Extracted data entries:
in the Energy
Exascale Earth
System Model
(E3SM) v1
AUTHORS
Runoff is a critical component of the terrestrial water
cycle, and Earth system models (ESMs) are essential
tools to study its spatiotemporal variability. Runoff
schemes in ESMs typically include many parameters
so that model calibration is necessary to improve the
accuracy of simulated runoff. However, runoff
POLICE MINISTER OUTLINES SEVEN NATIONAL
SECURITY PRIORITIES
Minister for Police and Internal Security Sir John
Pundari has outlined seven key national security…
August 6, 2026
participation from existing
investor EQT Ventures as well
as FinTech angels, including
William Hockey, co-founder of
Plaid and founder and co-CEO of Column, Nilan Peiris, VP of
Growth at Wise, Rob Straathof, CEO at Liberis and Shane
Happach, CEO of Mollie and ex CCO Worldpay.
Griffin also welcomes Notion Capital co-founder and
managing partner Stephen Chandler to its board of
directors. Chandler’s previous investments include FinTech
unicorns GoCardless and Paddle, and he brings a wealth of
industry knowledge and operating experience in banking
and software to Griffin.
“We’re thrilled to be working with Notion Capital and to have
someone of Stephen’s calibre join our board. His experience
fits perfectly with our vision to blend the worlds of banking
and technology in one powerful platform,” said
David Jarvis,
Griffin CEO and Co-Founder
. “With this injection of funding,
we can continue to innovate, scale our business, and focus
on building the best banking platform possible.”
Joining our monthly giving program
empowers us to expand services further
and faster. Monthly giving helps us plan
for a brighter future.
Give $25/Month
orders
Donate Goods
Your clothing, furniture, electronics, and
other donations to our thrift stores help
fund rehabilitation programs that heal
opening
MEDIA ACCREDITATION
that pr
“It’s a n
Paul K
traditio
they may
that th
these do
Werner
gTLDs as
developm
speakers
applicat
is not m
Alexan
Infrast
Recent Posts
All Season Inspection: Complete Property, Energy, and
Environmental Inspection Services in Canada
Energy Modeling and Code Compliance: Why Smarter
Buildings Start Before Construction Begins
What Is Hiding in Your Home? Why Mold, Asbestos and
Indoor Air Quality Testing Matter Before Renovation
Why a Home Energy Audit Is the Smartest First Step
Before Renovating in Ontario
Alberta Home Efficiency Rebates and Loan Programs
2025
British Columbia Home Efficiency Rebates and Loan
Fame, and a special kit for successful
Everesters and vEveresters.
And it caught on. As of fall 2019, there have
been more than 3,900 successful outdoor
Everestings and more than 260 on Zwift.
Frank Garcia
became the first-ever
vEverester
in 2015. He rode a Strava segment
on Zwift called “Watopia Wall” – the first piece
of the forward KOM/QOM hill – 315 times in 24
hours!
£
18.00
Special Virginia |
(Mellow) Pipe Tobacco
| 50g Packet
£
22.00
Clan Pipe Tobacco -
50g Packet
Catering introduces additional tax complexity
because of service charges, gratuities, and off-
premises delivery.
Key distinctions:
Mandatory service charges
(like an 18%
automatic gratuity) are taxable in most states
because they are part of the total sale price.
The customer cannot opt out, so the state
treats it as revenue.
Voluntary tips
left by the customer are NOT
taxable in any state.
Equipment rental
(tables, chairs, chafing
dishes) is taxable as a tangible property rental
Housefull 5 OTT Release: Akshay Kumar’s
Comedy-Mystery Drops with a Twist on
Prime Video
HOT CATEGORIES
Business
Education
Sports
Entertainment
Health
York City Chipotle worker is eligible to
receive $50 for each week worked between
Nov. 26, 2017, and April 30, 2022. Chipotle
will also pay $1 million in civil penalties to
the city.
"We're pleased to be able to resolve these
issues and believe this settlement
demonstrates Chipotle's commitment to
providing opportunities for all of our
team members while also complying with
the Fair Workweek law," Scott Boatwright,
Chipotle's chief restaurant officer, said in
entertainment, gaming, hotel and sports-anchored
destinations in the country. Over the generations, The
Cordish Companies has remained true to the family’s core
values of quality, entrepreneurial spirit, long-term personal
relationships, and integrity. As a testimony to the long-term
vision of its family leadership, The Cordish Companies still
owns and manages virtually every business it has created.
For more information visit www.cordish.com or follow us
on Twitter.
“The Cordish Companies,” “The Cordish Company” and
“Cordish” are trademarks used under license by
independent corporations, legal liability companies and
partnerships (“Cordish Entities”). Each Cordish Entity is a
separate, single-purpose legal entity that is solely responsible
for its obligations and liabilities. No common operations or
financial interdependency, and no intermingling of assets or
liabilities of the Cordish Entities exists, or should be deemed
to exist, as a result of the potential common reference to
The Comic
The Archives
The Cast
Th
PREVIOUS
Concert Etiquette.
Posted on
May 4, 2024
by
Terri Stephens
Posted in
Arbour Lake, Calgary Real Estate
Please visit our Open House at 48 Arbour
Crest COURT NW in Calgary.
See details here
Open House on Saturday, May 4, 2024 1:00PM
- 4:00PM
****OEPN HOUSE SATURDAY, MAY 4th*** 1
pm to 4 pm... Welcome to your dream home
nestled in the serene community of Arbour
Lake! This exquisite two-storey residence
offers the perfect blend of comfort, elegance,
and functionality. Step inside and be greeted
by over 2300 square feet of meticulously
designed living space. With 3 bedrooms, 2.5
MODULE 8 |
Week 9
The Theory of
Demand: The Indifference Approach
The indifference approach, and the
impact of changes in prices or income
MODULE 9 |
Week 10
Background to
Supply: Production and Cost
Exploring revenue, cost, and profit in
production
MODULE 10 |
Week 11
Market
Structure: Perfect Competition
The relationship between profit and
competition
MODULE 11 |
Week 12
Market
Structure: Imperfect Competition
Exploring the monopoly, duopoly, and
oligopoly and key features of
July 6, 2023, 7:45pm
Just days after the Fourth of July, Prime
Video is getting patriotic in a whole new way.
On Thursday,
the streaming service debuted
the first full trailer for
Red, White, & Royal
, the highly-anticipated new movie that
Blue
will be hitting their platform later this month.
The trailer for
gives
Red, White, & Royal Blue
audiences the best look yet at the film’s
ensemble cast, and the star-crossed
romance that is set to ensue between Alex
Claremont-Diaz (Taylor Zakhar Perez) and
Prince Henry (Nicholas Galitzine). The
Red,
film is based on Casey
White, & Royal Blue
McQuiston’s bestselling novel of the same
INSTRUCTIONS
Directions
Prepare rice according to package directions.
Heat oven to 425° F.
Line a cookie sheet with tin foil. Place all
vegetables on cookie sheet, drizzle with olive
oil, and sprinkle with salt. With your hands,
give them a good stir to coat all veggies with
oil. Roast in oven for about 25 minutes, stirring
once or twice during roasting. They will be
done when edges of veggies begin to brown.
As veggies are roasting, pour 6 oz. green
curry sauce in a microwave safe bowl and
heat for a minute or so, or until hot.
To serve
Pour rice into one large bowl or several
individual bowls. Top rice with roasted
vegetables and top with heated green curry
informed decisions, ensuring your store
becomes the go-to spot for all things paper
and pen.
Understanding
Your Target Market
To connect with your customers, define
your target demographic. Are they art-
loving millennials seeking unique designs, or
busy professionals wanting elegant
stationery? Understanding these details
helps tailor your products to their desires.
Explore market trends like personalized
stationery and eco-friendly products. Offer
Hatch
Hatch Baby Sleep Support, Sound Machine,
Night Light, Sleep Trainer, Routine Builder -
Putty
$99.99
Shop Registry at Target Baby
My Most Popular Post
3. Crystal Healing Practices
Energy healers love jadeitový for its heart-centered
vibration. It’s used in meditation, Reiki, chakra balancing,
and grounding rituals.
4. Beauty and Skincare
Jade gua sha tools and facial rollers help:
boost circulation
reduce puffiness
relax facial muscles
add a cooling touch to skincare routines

# Task statement
The entries above hold the needed span. Transcribe exactly the lines from the one with "the first full trailer for" to the one with "As veggies are roasting, pour 6 oz. green", both included.

# Written answer
the first full trailer for
Red, White, & Royal
, the highly-anticipated new movie that
Blue
will be hitting their platform later this month.
The trailer for
gives
Red, White, & Royal Blue
audiences the best look yet at the film’s
ensemble cast, and the star-crossed
romance that is set to ensue between Alex
Claremont-Diaz (Taylor Zakhar Perez) and
Prince Henry (Nicholas Galitzine). The
Red,
film is based on Casey
White, & Royal Blue
McQuiston’s bestselling novel of the same
INSTRUCTIONS
Directions
Prepare rice according to package directions.
Heat oven to 425° F.
Line a cookie sheet with tin foil. Place all
vegetables on cookie sheet, drizzle with olive
oil, and sprinkle with salt. With your hands,
give them a good stir to coat all veggies with
oil. Roast in oven for about 25 minutes, stirring
once or twice during roasting. They will be
done when edges of veggies begin to brown.
As veggies are roasting, pour 6 oz. green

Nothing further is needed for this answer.